François Pirette de retour ce dimanche soir sur RTL-TVI: «Je suis scandalisé par l’attitude du ministre de la Culture»

François Pirette de retour ce dimanche soir sur RTL-TVI: «Je suis scandalisé par l’attitude du ministre de la Culture»
RTL-TVI

Quel regard portez-vous sur la situation sanitaire actuelle ?

Même si la situation ne semble pas avoir changé, elle a changé fondamentalement parce que je crois qu’elle a servi de révélateur de réalités de nos sociétés que l’on ne soupçonnait pas. Elle est en train de fissurer ce qui faisait socle commun pour beaucoup de gens jusqu’ici, à savoir notre cohésion et notre solidarité. On se retrouve dans une société de plus en plus polarisée et en tant que citoyen lambda, ça me rend profondément triste. J’ai perdu plus de proches du fait du vaccin qu’à cause du Covid parce que ça crispe les familles, les relations de travail et amicales. Ce qui a changé depuis un an, c’est ça.

La culture, comme d’autres secteurs, est victime de cette situation. Vous qui êtes dans ce métier, craignez-vous une nouvelle fermeture des salles de spectacle ?

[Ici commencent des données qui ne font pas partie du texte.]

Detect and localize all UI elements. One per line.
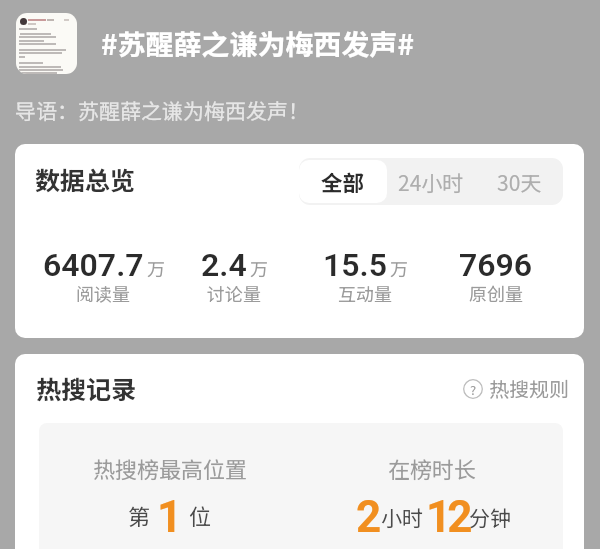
staticText: 2 <box>356 491 382 543</box>
staticText: ? <box>470 380 477 399</box>
staticText: 15.5 <box>323 246 387 284</box>
button[interactable]: 全部 <box>299 160 387 203</box>
staticText: 分钟 <box>469 502 511 532</box>
staticText: 万 <box>250 255 268 281</box>
staticText: 12 <box>426 491 469 543</box>
button[interactable]: ? <box>463 374 569 403</box>
staticText: 热搜榜最高位置 <box>93 452 248 484</box>
staticText: 24小时 <box>398 167 464 197</box>
staticText: 2.4 <box>201 246 247 284</box>
staticText: 热搜规则 <box>489 374 569 403</box>
staticText: 原创量 <box>469 280 523 306</box>
button[interactable]: 30天 <box>475 160 563 203</box>
staticText: #苏醒薛之谦为梅西发声# <box>101 23 415 64</box>
staticText: 6407.7 <box>43 246 144 284</box>
staticText: 讨论量 <box>207 280 261 306</box>
staticText: 小时 <box>381 502 423 532</box>
staticText: 1 <box>157 491 183 543</box>
staticText: 在榜时长 <box>388 452 477 484</box>
staticText: 万 <box>390 255 408 281</box>
staticText: 全部 <box>321 166 365 197</box>
staticText: 热搜记录 <box>36 370 137 406</box>
staticText: 数据总览 <box>35 161 136 197</box>
button[interactable]: 24小时 <box>387 160 475 203</box>
staticText: 互动量 <box>338 280 392 306</box>
staticText: 第 <box>128 499 151 531</box>
staticText: 位 <box>189 499 212 531</box>
staticText: 30天 <box>497 167 542 197</box>
staticText: 万 <box>147 255 165 281</box>
staticText: 7696 <box>459 246 533 284</box>
staticText: 阅读量 <box>76 280 130 306</box>
button[interactable]: Weibo post screenshot <box>16 13 77 74</box>
staticText: 导语：苏醒薛之谦为梅西发声！ <box>15 95 309 125</box>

Ce n’est pas la culture qui doit être touchée. C’est le fait objectif de se retrouver ou non en compagnie de plusieurs dizaines ou centaines de nos semblables dans un espace clos ou pas clos avec une saloperie qui circule. J’ai peut-être une voix dissonante par rapport à d’autres mais je pense qu’il n’y a jamais eu d’intention de toucher à la culture. Elle est toujours aussi accessible qu’avant. La contrainte vient juste du fait qu’on ne puisse plus se réunir. En revanche, là où ça ne va pas du tout, c’est qu’en Belgique, il n’y a pas eu de considération beaucoup plus évidente de la part de ceux qui sont en charge de la préserver. Il n’y a eu aucune considération sur la réalité du quotidien des gens qui travaillent dans la culture. Je suis vraiment scandalisé par le silence radio de la ministre de la culture parce que nous sommes une économie. Quand on nous dit qu’on peut travailler mais à 50 personnes maximum et avec des masques, ça me met en colère. C’est dit avec une inconscience manifeste de ce qu’est ce métier. Comment peut-on demander à un artiste de monter sur scène devant 50 personnes ? On veut travailler et gagner notre vie.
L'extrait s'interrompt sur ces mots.